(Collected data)
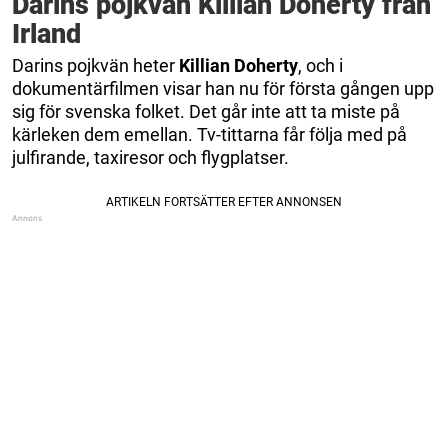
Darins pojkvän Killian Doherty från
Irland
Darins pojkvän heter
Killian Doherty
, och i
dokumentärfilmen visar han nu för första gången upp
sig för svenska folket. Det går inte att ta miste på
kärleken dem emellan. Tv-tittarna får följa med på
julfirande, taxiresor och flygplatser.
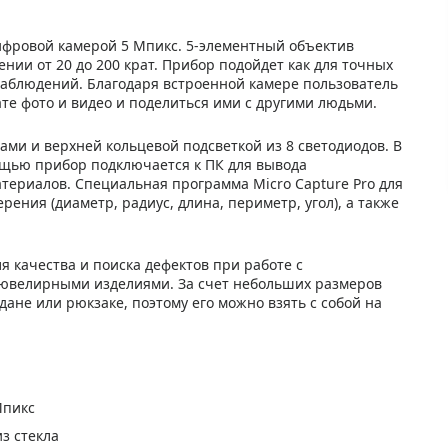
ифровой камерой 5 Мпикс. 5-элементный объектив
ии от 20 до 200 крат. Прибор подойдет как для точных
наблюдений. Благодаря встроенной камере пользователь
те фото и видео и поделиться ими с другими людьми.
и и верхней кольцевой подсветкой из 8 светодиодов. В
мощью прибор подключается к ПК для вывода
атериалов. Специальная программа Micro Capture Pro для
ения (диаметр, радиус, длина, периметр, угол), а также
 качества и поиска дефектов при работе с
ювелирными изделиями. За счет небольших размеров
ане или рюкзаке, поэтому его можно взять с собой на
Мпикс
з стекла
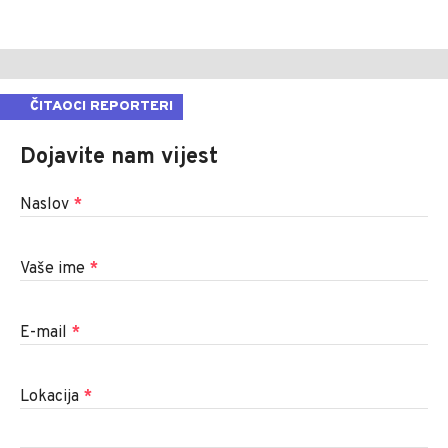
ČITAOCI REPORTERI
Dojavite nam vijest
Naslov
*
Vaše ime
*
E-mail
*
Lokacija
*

What to do: Among the records above, a stretch begins at the line containing "те фото и видео" and ends at the line containing "ения (диаметр, радиус, длина, периметр, угол), а". Restate that stretch word for word, and nothing else.

Task result:
те фото и видео и поделиться ими с другими людьми.
и и верхней кольцевой подсветкой из 8 светодиодов. В
мощью прибор подключается к ПК для вывода
атериалов. Специальная программа Micro Capture Pro для
ения (диаметр, радиус, длина, периметр, угол), а также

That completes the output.